Plenumssitzung im Bundestag (Bild: Bundestag/Thomas Trutschel)

Liebe Leserinnen und Leser,

auch wenn die aktuelle Sitzungswoche schon wieder begonnen hat, hier noch die wichtigsten Abstimmungen und Debatten der letzten Woche.

Wieder einmal sah die ursprüngliche Tagesordnung Debatten von Donnerstag 9:00 Uhr früh bis Freitagmorgen 6:30 Uhr vor. Entsprechend wurde 1/3 der Tagesordnungspunkte ohne Debatte behandelt oder die Reden zu Protokoll gegeben, was zwar ein Sitzungsende kurz nach Mitternacht gewährleistete, dennoch sehr misslich ist, da die Regierungsfraktionen gerne versuchen, auf diesem Wege unliebsame Debatten „zu verstecken“.

Über 30 Themenblöcke diskutierte der Bundestag aber dennoch. Die größten darunter waren definitiv die Aktuelle Stunde zu rechtsextremen Strukturen in der Bundeswehr sowie die Debatte zur Ehe für alle (wie Sie sicher schon mitbekommen haben, ziehen wir gegen die jahrelange Verzögerungstaktik der Bundesregierung jetzt vor das Bundesverfassungsgericht, mehr dazu unten). Zudem fand auf Verlangen der Grünen Bundestagsfraktion anlässlich der Vorschläge Emmanuel Macrons eine Aktuelle Stunde zu europäischen Investitionen statt. Zusätzlich berichte ich Ihnen in diesem Schlaglicht aus der Debatte zur Lage im Jemen und von den Abstimmungen zur Verlängerung der Bundeswehreinsätze in Mali und Somalia sowie – für Brandenburg sehr relevant – von der Abstimmung zur Verbesserung des Hochwasserschutzes.

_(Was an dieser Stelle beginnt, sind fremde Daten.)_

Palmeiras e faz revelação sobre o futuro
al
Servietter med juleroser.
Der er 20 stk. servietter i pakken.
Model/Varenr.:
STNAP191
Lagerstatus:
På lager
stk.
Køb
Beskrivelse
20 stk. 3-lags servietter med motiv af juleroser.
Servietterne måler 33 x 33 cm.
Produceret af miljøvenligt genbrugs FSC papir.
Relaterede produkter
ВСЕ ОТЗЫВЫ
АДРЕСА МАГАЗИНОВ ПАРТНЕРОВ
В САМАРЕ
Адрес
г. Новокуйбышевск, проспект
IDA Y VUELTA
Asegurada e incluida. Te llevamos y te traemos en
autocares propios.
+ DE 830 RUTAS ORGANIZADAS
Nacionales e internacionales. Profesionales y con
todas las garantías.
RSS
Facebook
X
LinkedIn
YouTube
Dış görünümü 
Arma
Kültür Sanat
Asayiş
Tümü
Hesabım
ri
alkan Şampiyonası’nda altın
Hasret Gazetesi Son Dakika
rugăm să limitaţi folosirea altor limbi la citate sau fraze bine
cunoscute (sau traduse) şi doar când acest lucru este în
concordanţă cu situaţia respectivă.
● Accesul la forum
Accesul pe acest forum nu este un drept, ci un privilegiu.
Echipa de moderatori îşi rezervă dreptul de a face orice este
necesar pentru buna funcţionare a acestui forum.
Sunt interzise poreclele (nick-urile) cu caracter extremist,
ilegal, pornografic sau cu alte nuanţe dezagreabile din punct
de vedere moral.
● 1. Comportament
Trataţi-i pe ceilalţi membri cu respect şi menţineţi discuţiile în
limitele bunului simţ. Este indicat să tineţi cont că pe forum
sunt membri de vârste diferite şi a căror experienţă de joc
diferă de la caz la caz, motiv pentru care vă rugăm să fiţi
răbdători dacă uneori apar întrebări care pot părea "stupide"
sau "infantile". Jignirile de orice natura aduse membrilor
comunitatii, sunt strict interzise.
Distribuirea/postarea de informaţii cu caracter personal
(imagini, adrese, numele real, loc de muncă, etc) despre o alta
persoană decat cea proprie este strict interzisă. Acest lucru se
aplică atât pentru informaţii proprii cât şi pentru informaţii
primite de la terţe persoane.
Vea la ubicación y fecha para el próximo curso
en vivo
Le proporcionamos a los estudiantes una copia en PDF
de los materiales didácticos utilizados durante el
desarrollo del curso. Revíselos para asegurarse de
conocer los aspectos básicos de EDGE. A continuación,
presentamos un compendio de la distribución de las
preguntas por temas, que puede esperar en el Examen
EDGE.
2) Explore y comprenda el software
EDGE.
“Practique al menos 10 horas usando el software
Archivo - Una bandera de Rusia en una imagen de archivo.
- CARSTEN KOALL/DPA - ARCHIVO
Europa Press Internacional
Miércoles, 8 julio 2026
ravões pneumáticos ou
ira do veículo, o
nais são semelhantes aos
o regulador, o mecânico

Die ursprünglich für Freitag angesetzte Debatte zum Bund-Länder-Finanzausgleich wurde von der Regierungsmehrheit abgesetzt und auf diese Sitzungswoche verschoben.

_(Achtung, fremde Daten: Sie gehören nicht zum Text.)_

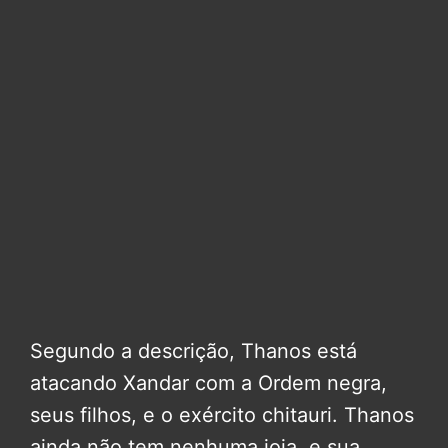
Segundo a descrição, Thanos está
atacando Xandar com a Ordem negra,
seus filhos, e o exército chitauri. Thanos
ainda não tem nenhuma joia, e sua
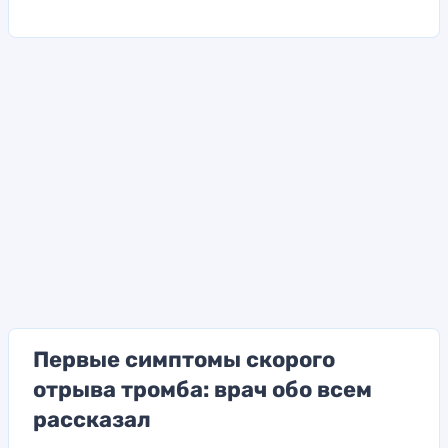
Первые симптомы скорого
отрыва тромба: врач обо всем
рассказал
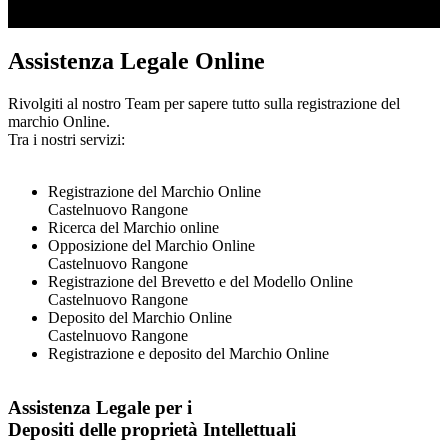
Assistenza Legale Online
Rivolgiti al nostro Team per sapere tutto sulla registrazione del
marchio Online.
Tra i nostri servizi:
Registrazione del Marchio Online
Castelnuovo Rangone
Ricerca del Marchio online
Opposizione del Marchio Online
Castelnuovo Rangone
Registrazione del Brevetto e del Modello Online
Castelnuovo Rangone
Deposito del Marchio Online
Castelnuovo Rangone
Registrazione e deposito del Marchio Online
Assistenza Legale per i
Depositi delle proprietà Intellettuali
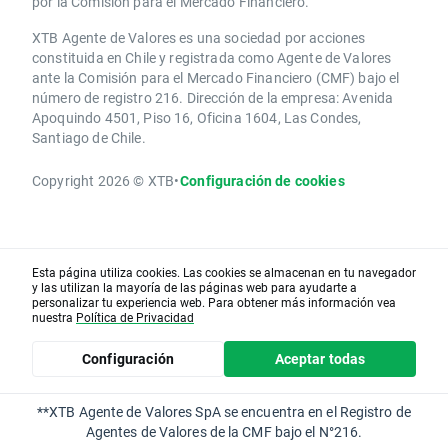
por la Comisión para el Mercado Financiero.
XTB Agente de Valores es una sociedad por acciones
constituida en Chile y registrada como Agente de Valores
ante la Comisión para el Mercado Financiero (CMF) bajo el
número de registro 216. Dirección de la empresa: Avenida
Apoquindo 4501, Piso 16, Oficina 1604, Las Condes,
Santiago de Chile.
Copyright 2026 © XTB
•
Configuración de cookies
Esta página utiliza cookies. Las cookies se almacenan en tu navegador
y las utilizan la mayoría de las páginas web para ayudarte a
personalizar tu experiencia web. Para obtener más información vea
nuestra
Política de Privacidad
Configuración
Aceptar todas
**XTB Agente de Valores SpA se encuentra en el Registro de
Agentes de Valores de la CMF bajo el N°216.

Rechtsextreme Strukturen in der Bundeswehr

In der Aktuellen Stunde am Mittwoch wurde im Bundestag kontrovers über rechtsextreme Strukturen in der Bundeswehr diskutiert. Nach der Festnahme des Bundeswehr-Offiziers Franco A. wurden schnell schockierende Details bekannt: Franco A. handelte nicht allein, vielmehr hatten er und seine Komplizen innerhalb der Bundeswehr konkrete Pläne, politische Morde zu begehen. Ziele waren unter anderem Alt-Bundespräsident Joachim Gauck, Justizminister Heiko Maas oder auch Claudia Roth.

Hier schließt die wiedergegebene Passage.